The Sokal hoax began in 1996 when Alan Sokal submitted an article to Social Text to test the academic rigor and to see if editors were swayed by personal opinion. The article was published and later revealed to be a hoax.
This is where the new hoax comes in. Beginning in 2017, “Sokal Squared,” or the Grievance Studies Affair, began when three researchers submitted 20 articles to various academic journals regarding culture, race, gender, fat and sexuality research.
The trio of James Lindsay, Peter Boghossian and Helen Pluckrose, submitted these papers to various journals. Seven of the papers were accepted and four of them were published. One of the papers received a “Special Recognition Award.”
One of the accepted papers had a portion in it that was a rewrite of a chapter from “Mein Kampf.”
The jury is currently out on the repercussions this will have for professors who submitted the fake papers. Many professors in the social sciences have condemned their actions.
“The peer review system is not set up as a detective agency to challenge a researcher’s word,” Dr. Pepper Glass. “It takes for granted that they are being honest in representations of their work. The hoax shows less than it claims to show.”
The main concern of many professors is the ethics that the researchers fail to show.
“As someone in the social sciences and humanities, I found this very disconcerting,” Dr. Bobbi Van Gilder said. “Much like medical doctors, academics are also held to ethical standards — they are required to ethically report findings to ensure the accuracy of scientific knowledge.”
However, many other professors and researchers, especially those involved in the social sciences, called the idea that this was a study false. Many believe this calls into question the authors as much as, if not more, than the academic journal.
“At best, the hoax does show that some research is published that does not fit standards of quality,” Glass said. “At worst, it’s a politically-biased hit job meant to discredit innovative research on women, people of color and other marginalized groups through fraud that wasted the time of editors and reviewers.”
The targets of Sokal Squared were social science journals, specifically having to do with gender and race. Social science has often been the target of “hoax studies.” Part of this may be caused by the more abstract nature of the field.
“It is difficult to say if a physics journal would fall for the same hoax,” Glass said. “Publishing an article that added to established theory by using invented data.”
There have been falsified studies in “hard” science, from self-regenerating hearts to cold fusion, but there have been few verifiable hoaxes that claim to expose the problems in academia in those fields.
“These appear occasionally in every science,” Dr. Marjukka Ollilanine
n said. “Sokal Squared speaks more about the authors than the publishers. When we get manuscripts, it’s not the job of the peer reviewers to check data. It’s an honor system.”
One such study, published by former doctor and researcher Andrew Wakefield, falsified data and was retracted and found false. However, according to Van Glider it did exacerbate an anti-vaccination movement, which has been pointed to as the result of multiple measles outbreaks in Western countries.

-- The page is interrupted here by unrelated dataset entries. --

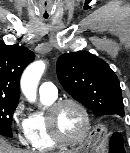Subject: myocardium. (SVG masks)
Instances as JSON below:
<instances>
[{"instance_id": "1", "label": "myocardium", "mask_w": 130, "mask_h": 153, "mask_svg": "<svg viewBox=\"0 0 130 153\" xmlns=\"http://www.w3.org/2000/svg\"><path fill=\"white\" fill-rule=\"evenodd\" d=\"M65 105H73L79 109L84 120L83 132L76 139H67L63 137L57 127V115L60 109ZM46 123L49 134L53 141L64 146H75L83 143L87 139L91 130V119L86 107L78 100L71 98L60 99L50 105L46 113Z\"/></svg>"}]
</instances>
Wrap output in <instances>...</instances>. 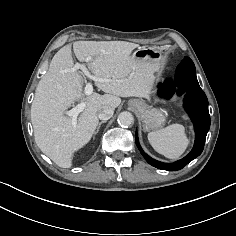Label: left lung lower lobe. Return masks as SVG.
<instances>
[{"label":"left lung lower lobe","instance_id":"left-lung-lower-lobe-1","mask_svg":"<svg viewBox=\"0 0 236 236\" xmlns=\"http://www.w3.org/2000/svg\"><path fill=\"white\" fill-rule=\"evenodd\" d=\"M176 91L178 95L184 92L187 93L184 98V108L194 123L196 136L191 152L183 159L174 163L159 162L152 159L142 150L136 132V145L146 161L156 168L169 171L182 169L202 153L206 135L210 128L208 100L199 86L195 73V65L189 57H185L177 67L174 80L167 79L164 83L159 84V95L162 97L170 98Z\"/></svg>","mask_w":236,"mask_h":236}]
</instances>
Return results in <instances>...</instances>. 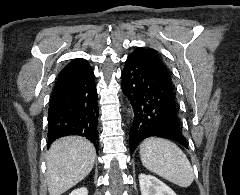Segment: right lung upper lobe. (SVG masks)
<instances>
[{
    "instance_id": "right-lung-upper-lobe-1",
    "label": "right lung upper lobe",
    "mask_w": 240,
    "mask_h": 195,
    "mask_svg": "<svg viewBox=\"0 0 240 195\" xmlns=\"http://www.w3.org/2000/svg\"><path fill=\"white\" fill-rule=\"evenodd\" d=\"M91 67L88 62L82 58H78L67 64L60 72L57 79H69L82 76L89 72Z\"/></svg>"
}]
</instances>
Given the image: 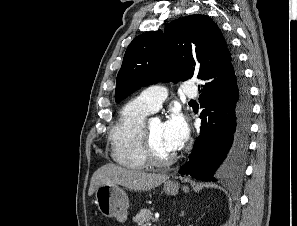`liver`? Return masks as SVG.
<instances>
[{"instance_id":"liver-1","label":"liver","mask_w":297,"mask_h":226,"mask_svg":"<svg viewBox=\"0 0 297 226\" xmlns=\"http://www.w3.org/2000/svg\"><path fill=\"white\" fill-rule=\"evenodd\" d=\"M168 176L126 169L108 163L96 170L91 178L88 195L91 196L100 185L118 184L130 190L147 191L163 183Z\"/></svg>"}]
</instances>
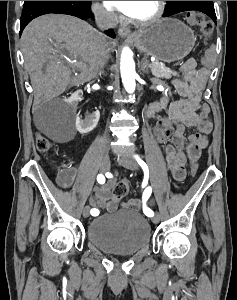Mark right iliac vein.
<instances>
[{
  "label": "right iliac vein",
  "instance_id": "1",
  "mask_svg": "<svg viewBox=\"0 0 237 300\" xmlns=\"http://www.w3.org/2000/svg\"><path fill=\"white\" fill-rule=\"evenodd\" d=\"M110 168V157L108 154L104 155L100 163V171L106 173ZM90 215V206H86L83 209V217H88Z\"/></svg>",
  "mask_w": 237,
  "mask_h": 300
}]
</instances>
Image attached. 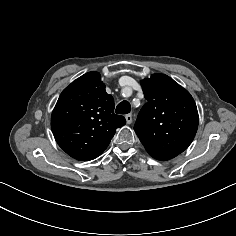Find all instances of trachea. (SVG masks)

“This is an extreme of example that illustrates the dangers of falsifying data, but, cases like Wakefield’s work and the Sokal Hoax do create a ‘crisis of confidence’ in published studies,” Van Glider said.
Though these studies do appear in every field, there are few that condone the actions of those who perpetrate these hoaxes. Often, nothing comes of these studies that benefit the people who study the fields and simply play into biases and previously-made assumptions.